Comprised of writing and black and white photographs, Life is elsewhere inspects Hura’s surroundings and relationships, most prominently the relationship with his mother, who suffers from severe mental illness, which turns her abusive behaviors towards him. Instead of recoiling, he stays. He writes about the pain and turns his gaze towards her, photographing the ripples of her mental state, an emotional black hole of hospital gowns, decaying walls, and locked doors. We see glimpses of the outside world, where lone horses stand in vast fields at night and individuals incinerated by light become faceless against a black landscape.
The middle of the book provides a respite from this familial chaos. An image of a boat and the presence of the sea signal a point of departure from life at home. Schools of fish, joyful women splashing in the water and encounters with friends speak to the expansion of his world and desire to find community. When taken as diptychs, the spreads of man-swan, hand-reptile, woman-cat feel like a Kafkaesque desire for transformation or looking at animals for answers. His images evoke a sense of longing, as he becomes a voyeur of physical affection, of his friends’ romantic pursuits, of coupling reptiles and most poignantly, of his mom’s affection towards her dog Elsa.
His second book, It’s getting sunny outside, is in direct dialog with the first one. The moths on the previous cover are now cherry blossoms that house a collection of color images. The image of a hospital gown has now been replaced with a yellow dress; his mother is out of bed, her hair brushed and toenails painted. Things seem to be getting better. But as his mother’s mental health improves her dog’s health declines. Elsa becomes the protagonist of the book and his mother, her caretaker.
Life is elsewhere gave us the foundation to understand that on this second book, Elsa becomes a canvas unto which Hura starts to project the intricacy of his relationship with his mother. In the first book, he conveys his imprisonment more literally, through candid writing and documentary photos of heavily locked doors, dirty walls and pills at hand; But here, through Elsa;, he finds abstraction. These saturated images of life at home feel darker than his black and white photos and say more about his own feelings than those of Elsa. There are photos of gutted dogs lying lifeless, Elsa looking longingly at a bird and a photo of him and Elsa sitting next to each other in bed, taken by his mother, cements the notion that in this work, he and Elsa are emotional equals, two children made to carry the same heavy burden.
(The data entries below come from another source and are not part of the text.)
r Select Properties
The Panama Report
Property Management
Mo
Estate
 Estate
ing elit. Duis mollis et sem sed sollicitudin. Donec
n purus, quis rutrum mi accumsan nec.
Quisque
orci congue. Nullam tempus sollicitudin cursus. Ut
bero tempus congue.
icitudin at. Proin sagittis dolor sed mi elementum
In It’s getting sunny outside there are no breathers, no seaside escape, just a photographer’s relentless gaze at his inner turmoil, conveyed in the most refined and contradictory of ways. Its paradoxes evoke important questions: has being a caretaker for Elsa helped the mother heal, distracted her from her demons? Is Hura’s emphasis on Elsa jealousy or projection? Has Hura come to terms with his upbringing? The work does not provide these answers, it resists resolution, and by making us sit with this complexity, it yields a deeper understanding of the notion of family.
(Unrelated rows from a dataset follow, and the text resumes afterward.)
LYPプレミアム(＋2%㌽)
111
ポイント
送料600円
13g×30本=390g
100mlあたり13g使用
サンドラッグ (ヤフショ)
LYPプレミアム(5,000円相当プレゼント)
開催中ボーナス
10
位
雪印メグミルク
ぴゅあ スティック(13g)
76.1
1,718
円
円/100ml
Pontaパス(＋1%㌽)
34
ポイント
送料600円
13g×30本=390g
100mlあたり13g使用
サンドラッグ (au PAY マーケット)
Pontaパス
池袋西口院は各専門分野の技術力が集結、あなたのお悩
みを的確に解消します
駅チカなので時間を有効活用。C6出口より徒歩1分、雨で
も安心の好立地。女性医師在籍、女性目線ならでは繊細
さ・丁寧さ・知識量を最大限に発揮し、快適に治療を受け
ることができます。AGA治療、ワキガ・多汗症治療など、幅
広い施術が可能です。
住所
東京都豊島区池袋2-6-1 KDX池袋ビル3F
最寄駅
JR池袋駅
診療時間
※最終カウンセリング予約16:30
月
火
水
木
Born and raised in Dominican Republic, Erika Morillo is a freelance documentary photographer and artist based in New York City. She studied clinical psychology and sociology, which influenced her to photograph as a way to understand her family dynamics and the social environment she inhabits. Her work focuses on the issues of family, inner city life and the finding of identity. Her photographs have been published and exhibited nationally and internationally. She lives in Manhattan with her son Amaru.